Le versement des salaires en euros ou l’adaptation au cours de l’euro est également une participation du travailleur à un résultat négatif de l’entreprise (art. 322a CO) qui n’est pas licite aux yeux de la doctrine, car elle n’a aucun effet stimulant, les travailleurs n’ayant aucune influence sur les cours de la monnaie. Pour ces raisons, verser des salaires en euros ou les adapter systématiquement aux variations du cours de la monnaie n’est pas admissible. De telles clauses, qu’elles aient été introduites par commun accord, par congé-modification ou par accord collectif sont donc nulles. Elles ne peuvent pas être introduites non plus sur la base des dispositions «de crise» d’une CCT, car celle-ci doit respecter le droit impératif (art. 358 CO). L’employeur qui effectuerait régulièrement des modifications ponctuelles des salaires en fonction des variations du cours de la monnaie commettrait un abus de droit (art. 2 CC).
Enfin l’interdiction de discrimination de l’article 2 ALCP (précisée dans l’art. 9 al. 1 Annexe I ALCP) interdit également un traitement différencié en fonction de la nationalité ou du lieu de résidence. Des motifs économiques comme les variations du cours de change ne peuvent être invoqués pour justifier de telles discriminations.
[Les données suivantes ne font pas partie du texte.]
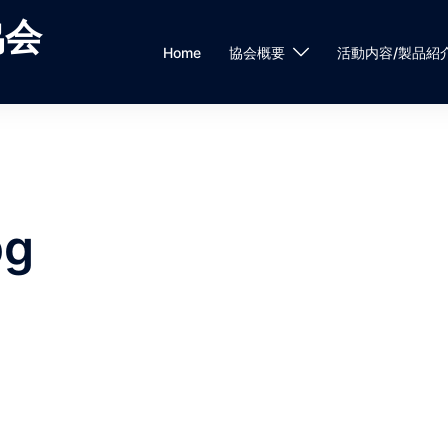
協会
Home
協会概要
活動内容/製品紹
pg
Ainsi, l’employeur ne peut pas appliquer des salaires liés aux variations du cours de la monnaie à ses seuls salarié-e-s originaires de l’UE ou aux frontaliers-ères.
Bonjour Monsieur,
Un grand merci pour cette précision plus que… précise ! Faut-il conclure que le communiqué de presse de la Confédération est inexact, ou plutôt qu’il se base sur des informations inexactes ?
Les frontaliers doivent commencer à arrêter de jouer les fines bouches. Vous avez par définition TOUS les avantages par rapport à vos compatriotes et aux Suisses!
– vous avez du BOULOT
– vous êtes MIEUX payés
– vous n’avez même pas besoin d’avoir fait des ETUDES (conducteur TPG à Genève sans étude gagne un salaire de cadre en France)
– votre coûts de la vie est BAS
Avec la baisse de l’euro vous vous gavez et vous avez encore l’arrogance de vous plaindre si l’on décide de vous payer en franc suisse???! UN PEU DE SOLIDARITE AVEC LA MAIN QUI VOUS NOURRIT!
Vous ne l’avez peut-être pas remarqué mais à Genève (et ailleurs) mais on aime pas trop les frontaliers à la base et si en plus vous faites les pingres, vous allez attirer des ennuis par rapport à la population locale! Acceptez une baisse de salaire en euro pour que les entreprises suisse ne vire personne!!!! Regardez plus loin que votre petit porte-monnaie beauf!
Cher Benjamin,
Difficile de croire un mot d’une personne qui est capable de dire une chose et son contraire le même jour sur 2 sites différents (voir ce commentaire du blog de Travailler en Suisse où vous dites précisément que les frontaliers acceptent des bas salaires…).
Par ailleurs, lorsque vous dites que le coût de la vie est bas en France en zone frontalière, je ne suis pas certain que nous parlions de la même zone frontalière, car pour moi, le coût de la vie élevé n’est s’est pas arrêté à la douane.
Enfin, les genevois apprécieront de vous entendre dire qu’à Genève et ailleurs on n’aime pas les frontaliers… C’est indiscutablement votre avis, mais ne mettez pas tout le monde dans le même panier. Enfin, compte tenu du niveau particulièrement bas de ces propos provocateurs qui n’apportent pas grand chose à la communauté ou au débat, je censurerai vos prochaines contributions si elles ne respectent pas une certaine ligne de conduite.